I would also say Connie, that I love that you do want to have people speak up right, and use their name, but you can't just go from if your culture doesn't support that and do it the next day and expect people. So what I talked about, how she worked, how she worked on and on about for a year to get that kind of culture, probably five years, like culture is not something that's a checkbox. It is something you work on every single day. So if you want to get that feedback, that is real. And in real time and the person that's giving it to you and using the name, you've got to work up to that. It doesn't happen overnight. So that's what you want, which is better. There's some things that you have to do with that.

I would also say, just to jump in on your survey too, I also think as a leader that you need to have the reputation. This is my opinion, but you need to have the reputation that I welcome. And I, I want your feedback, the good, the bad, the ugly, those are decision points I need to look at and make. But you, you have to be willing to say, I asked for the feedback, you gave me your feedback and thank you.

There's also two different. I would say we do a lot of feedback, dream, two different things. There is a certain amount of job expectation. And then there is feedback. And so people are really getting those confused. And so we always say, you can take or leave the feedback, but if it's pretty, your job then expect that you don't have that job. Like if you're not meeting job expectations and then there's feedback, helping them grow, not everything's a conversation, right? Some things are just clear expectations. And if you don't agree, you can leave or change your behavior. And the other thing, when surveys is you better be prepared to do something with it. Like tell her Ray, this is what we learned. This is what we're doing. Because otherwise people are like, this is the seventh survey we've taken this year on whatever, and nothing gets done.
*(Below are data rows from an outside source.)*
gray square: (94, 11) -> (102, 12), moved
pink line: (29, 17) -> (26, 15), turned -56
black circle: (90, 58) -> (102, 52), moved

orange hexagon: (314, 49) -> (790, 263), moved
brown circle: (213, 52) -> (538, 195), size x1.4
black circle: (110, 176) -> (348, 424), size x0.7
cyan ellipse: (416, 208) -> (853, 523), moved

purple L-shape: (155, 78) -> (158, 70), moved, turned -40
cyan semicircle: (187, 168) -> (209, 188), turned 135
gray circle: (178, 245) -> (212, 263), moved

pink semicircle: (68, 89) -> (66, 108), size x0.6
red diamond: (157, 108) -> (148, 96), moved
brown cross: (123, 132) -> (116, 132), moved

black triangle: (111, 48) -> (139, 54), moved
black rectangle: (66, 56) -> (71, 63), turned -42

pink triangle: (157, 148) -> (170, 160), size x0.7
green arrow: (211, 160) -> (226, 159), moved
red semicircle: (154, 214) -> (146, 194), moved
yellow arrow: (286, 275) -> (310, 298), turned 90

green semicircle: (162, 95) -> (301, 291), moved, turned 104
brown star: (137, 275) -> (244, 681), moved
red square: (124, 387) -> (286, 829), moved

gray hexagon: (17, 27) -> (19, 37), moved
So it's like, what are you going to do with the metrics that you're receiving? If they're horrible, how what's your action plan for improving? And if they're great, what's your action plan for celebrating. And that really needs to be like, my time is valuable. I'm giving you my honest feedback. Tell me what you're going to do with it. We often fail to do that. This is again, it goes back to culture. What kind of culture do you want? And so do you want to be authentic and transparent and it, and then how do you get there? Because that doesn't happen overnight. Cause that takes a heck of a lot of trust. So knowing exactly. And also if you're a leader that wants transparency and honesty, that means you're also going to have to get it. And if you're not comfortable with that, you're going to have to do your own work too.

So really like it goes back to like, what are we rewarding and celebrating. And now we're going to sound like we're a soap box, but I'm going to just say one more thing on trust. We always think that police have to do something to earn our trust. Well, when you do this, or when you hit this benchmark, then we will give you more responsibility. Instead of saying, I'm going to extend trust you. And that's a reciprocal thing. So we have to step out first in courage to trust someone. And then we usually get it back. And if we don't that still just more data collection, we as leaders have to take the first step to extend trust. It's not something you earn. We have that completely wrong in the workplace today. So next year we'll talk about that. Yeah, sure. All right. I love the questions. We are going to do Q and a with all of us. And so we will. Yeah, I'm looking forward to that. So anyway, thank you very much. And yes. Work on your culture through aligning alignment. All of the items we talked about today and if you're on this call at, around our connections day, it just means you care.